**TASK DETAILS**
Your output must hold every entry exactly as written and none of the pictures.

**GIVEN DATA**
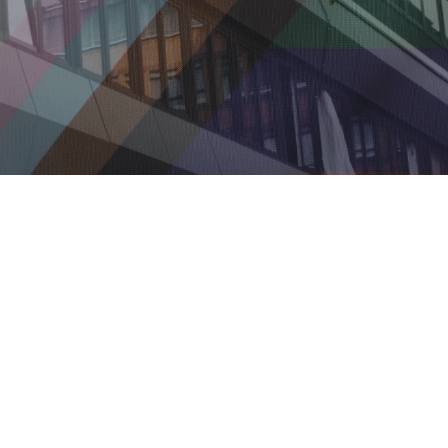
Loftstyle Hotels –
Ein Ort, an dem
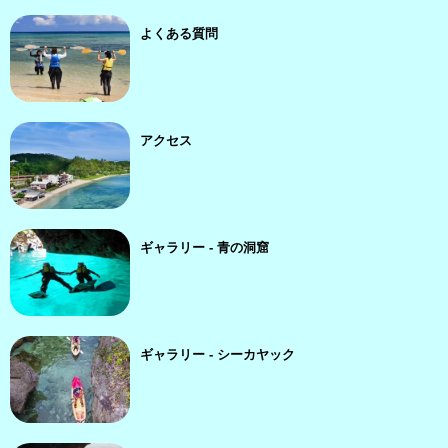
よくある質問
アクセス
ギャラリー - 青の洞窟
ギャラリー - シーカヤック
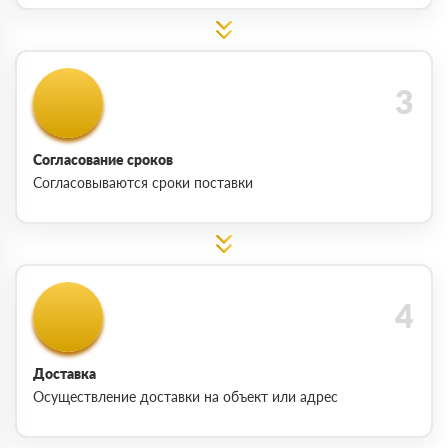
Согласование сроков
Согласовываются сроки поставки
Доставка
Осуществление доставки на объект или адрес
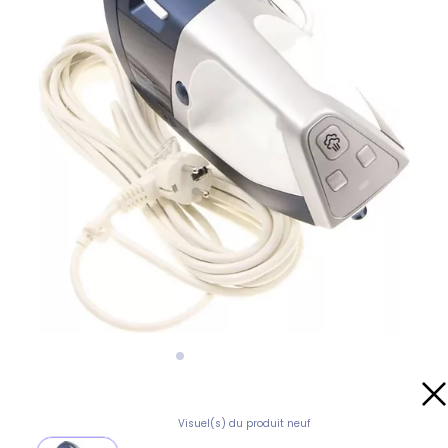
Visuel(s) du produit neuf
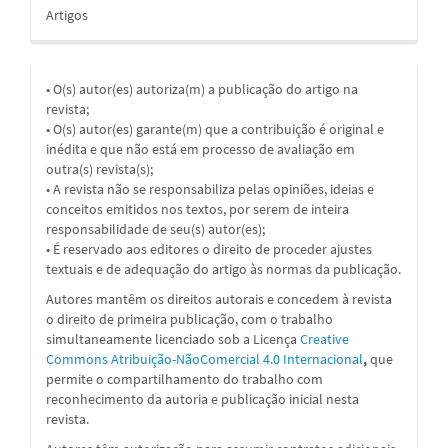
Artigos
• O(s) autor(es) autoriza(m) a publicação do artigo na
revista;
• O(s) autor(es) garante(m) que a contribuição é original e
inédita e que não está em processo de avaliação em
outra(s) revista(s);
• A revista não se responsabiliza pelas opiniões, ideias e
conceitos emitidos nos textos, por serem de inteira
responsabilidade de seu(s) autor(es);
• É reservado aos editores o direito de proceder ajustes
textuais e de adequação do artigo às normas da publicação.
Autores mantêm os direitos autorais e concedem à revista
o direito de primeira publicação, com o trabalho
simultaneamente licenciado sob a
Licença
Creative
Commons Atribuição-NãoComercial 4.0 Internacional
,
que
permite o compartilhamento do trabalho com
reconhecimento da autoria e publicação inicial nesta
revista.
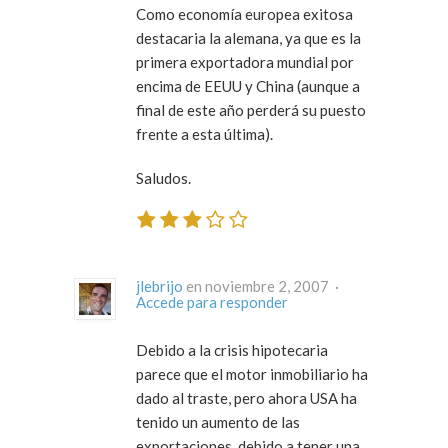
Como economía europea exitosa
destacaria la alemana, ya que es la
primera exportadora mundial por
encima de EEUU y China (aunque a
final de este año perderá su puesto
frente a esta última).
Saludos.
jlebrijo
en noviembre 2, 2007 ·
Accede para responder
Debido a la crisis hipotecaria
parece que el motor inmobiliario ha
dado al traste, pero ahora USA ha
tenido un aumento de las
exportaciones, debido a tener una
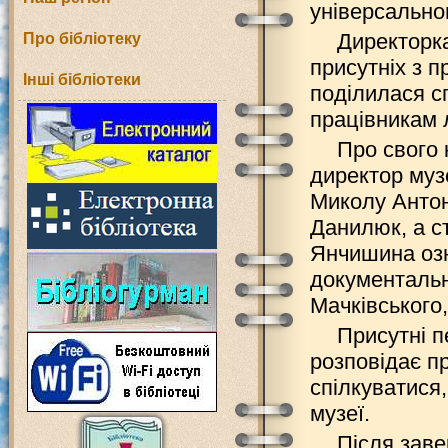
універсально
Директорк
Про бібліотеку
присутніх з п
Інші бібліотеки
поділилася с
працівникам 
Про свого 
директор муз
Миколу Антон
Данилюк, а с
Янчишина озн
документально
Мачківського,
Присутні п
розповідає п
спілкуватися
музеї.
Після заве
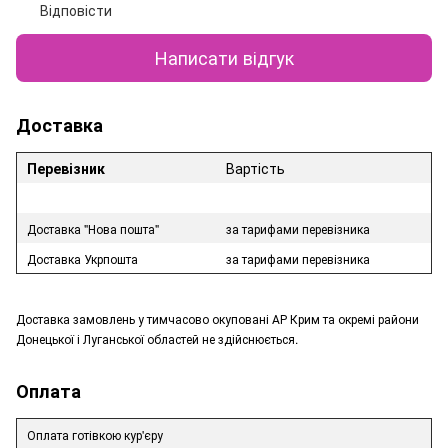
Відповісти
Написати відгук
Доставка
Перевізник
Вартість
Доставка "Нова пошта"
за тарифами перевізника
Доставка Укрпошта
за тарифами перевізника
Доставка замовлень у тимчасово окуповані АР Крим та окремі райони
Донецької і Луганської областей не здійснюється.
Оплата
Оплата готівкою кур'єру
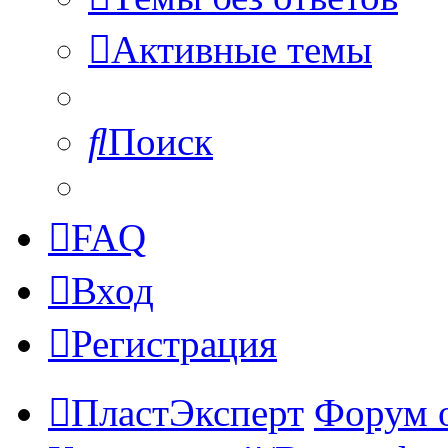
Активные темы
Поиск
FAQ
Вход
Регистрация
ПластЭксперт
Форум 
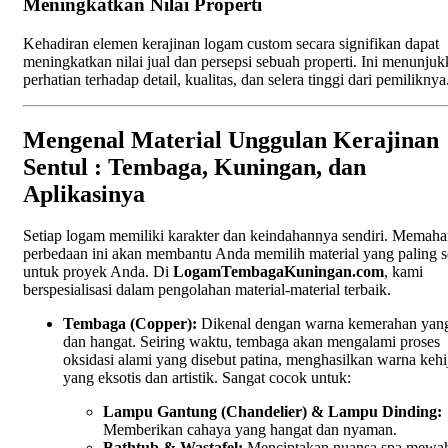
Meningkatkan Nilai Properti
Kehadiran elemen kerajinan logam custom secara signifikan dapat
meningkatkan nilai jual dan persepsi sebuah properti. Ini menunju
perhatian terhadap detail, kualitas, dan selera tinggi dari pemiliknya
Mengenal Material Unggulan Kerajinan
Sentul : Tembaga, Kuningan, dan
Aplikasinya
Setiap logam memiliki karakter dan keindahannya sendiri. Memah
perbedaan ini akan membantu Anda memilih material yang paling s
untuk proyek Anda. Di
LogamTembagaKuningan.com
, kami
berspesialisasi dalam pengolahan material-material terbaik.
Tembaga (Copper):
Dikenal dengan warna kemerahan yan
dan hangat. Seiring waktu, tembaga akan mengalami proses
oksidasi alami yang disebut patina, menghasilkan warna keh
yang eksotis dan artistik. Sangat cocok untuk:
Lampu Gantung (Chandelier) & Lampu Dinding:
Memberikan cahaya yang hangat dan nyaman.
Bathtub & Wastafel:
Menciptakan nuansa spa mewah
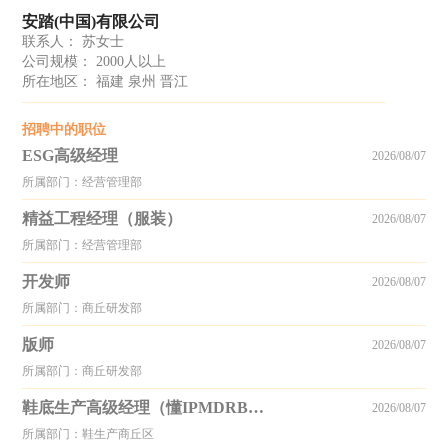
安踏(中国)有限公司
联系人： 苏女士
公司规模： 2000人以上
所在地区： 福建 泉州 晋江
招聘中的职位
ESG高级经理
2026/08/07
所属部门：经营管理部
精益工程经理（服装）
2026/08/07
所属部门：经营管理部
开发师
2026/08/07
所属部门：商丘研发部
版师
2026/08/07
所属部门：商丘研发部
鞋底生产高级经理（懂IPMDRB组合其中两个）
2026/08/07
所属部门：鞋生产商丘区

**SOLUTION TO THE EXERCISE**
Loftstyle Hotels –
Ein Ort, an dem
よくある質問
アクセス
ギャラリー - 青の洞窟
ギャラリー - シーカヤック
Согласование сроков
Согласовываются сроки поставки
Доставка
Осуществление доставки на объект или адрес
Visuel(s) du produit neuf
Artigos
• O(s) autor(es) autoriza(m) a publicação do artigo na
revista;
• O(s) autor(es) garante(m) que a contribuição é original e
inédita e que não está em processo de avaliação em
outra(s) revista(s);
• A revista não se responsabiliza pelas opiniões, ideias e
conceitos emitidos nos textos, por serem de inteira
responsabilidade de seu(s) autor(es);
• É reservado aos editores o direito de proceder ajustes
textuais e de adequação do artigo às normas da publicação.
Autores mantêm os direitos autorais e concedem à revista
o direito de primeira publicação, com o trabalho
simultaneamente licenciado sob a
Licença
Creative
Commons Atribuição-NãoComercial 4.0 Internacional
,
que
permite o compartilhamento do trabalho com
reconhecimento da autoria e publicação inicial nesta
revista.
Como economía europea exitosa
destacaria la alemana, ya que es la
primera exportadora mundial por
encima de EEUU y China (aunque a
final de este año perderá su puesto
frente a esta última).
Saludos.
jlebrijo
en noviembre 2, 2007 ·
Accede para responder
Debido a la crisis hipotecaria
parece que el motor inmobiliario ha
dado al traste, pero ahora USA ha
tenido un aumento de las
exportaciones, debido a tener una
універсально
Директорк
Про бібліотеку
присутніх з п
Інші бібліотеки
поділилася с
працівникам 
Про свого 
директор муз
Миколу Антон
Данилюк, а с
Янчишина озн
документально
Мачківського,
Присутні п
розповідає п
спілкуватися
музеї.
Після заве
Відповісти
Написати відгук
Доставка
Перевізник
Вартість
Доставка "Нова пошта"
за тарифами перевізника
Доставка Укрпошта
за тарифами перевізника
Доставка замовлень у тимчасово окуповані АР Крим та окремі райони
Донецької і Луганської областей не здійснюється.
Оплата
Оплата готівкою кур'єру
Активные темы
Поиск
FAQ
Вход
Регистрация
ПластЭксперт
Форум 
Meningkatkan Nilai Properti
Kehadiran elemen kerajinan logam custom secara signifikan dapat
meningkatkan nilai jual dan persepsi sebuah properti. Ini menunju
perhatian terhadap detail, kualitas, dan selera tinggi dari pemiliknya
Mengenal Material Unggulan Kerajinan
Sentul : Tembaga, Kuningan, dan
Aplikasinya
Setiap logam memiliki karakter dan keindahannya sendiri. Memah
perbedaan ini akan membantu Anda memilih material yang paling s
untuk proyek Anda. Di
LogamTembagaKuningan.com
, kami
berspesialisasi dalam pengolahan material-material terbaik.
Tembaga (Copper):
Dikenal dengan warna kemerahan yan
dan hangat. Seiring waktu, tembaga akan mengalami proses
oksidasi alami yang disebut patina, menghasilkan warna keh
yang eksotis dan artistik. Sangat cocok untuk:
Lampu Gantung (Chandelier) & Lampu Dinding:
Memberikan cahaya yang hangat dan nyaman.
Bathtub & Wastafel:
Menciptakan nuansa spa mewah
安踏(中国)有限公司
联系人： 苏女士
公司规模： 2000人以上
所在地区： 福建 泉州 晋江
招聘中的职位
ESG高级经理
2026/08/07
所属部门：经营管理部
精益工程经理（服装）
2026/08/07
所属部门：经营管理部
开发师
2026/08/07
所属部门：商丘研发部
版师
2026/08/07
所属部门：商丘研发部
鞋底生产高级经理（懂IPMDRB组合其中两个）
2026/08/07
所属部门：鞋生产商丘区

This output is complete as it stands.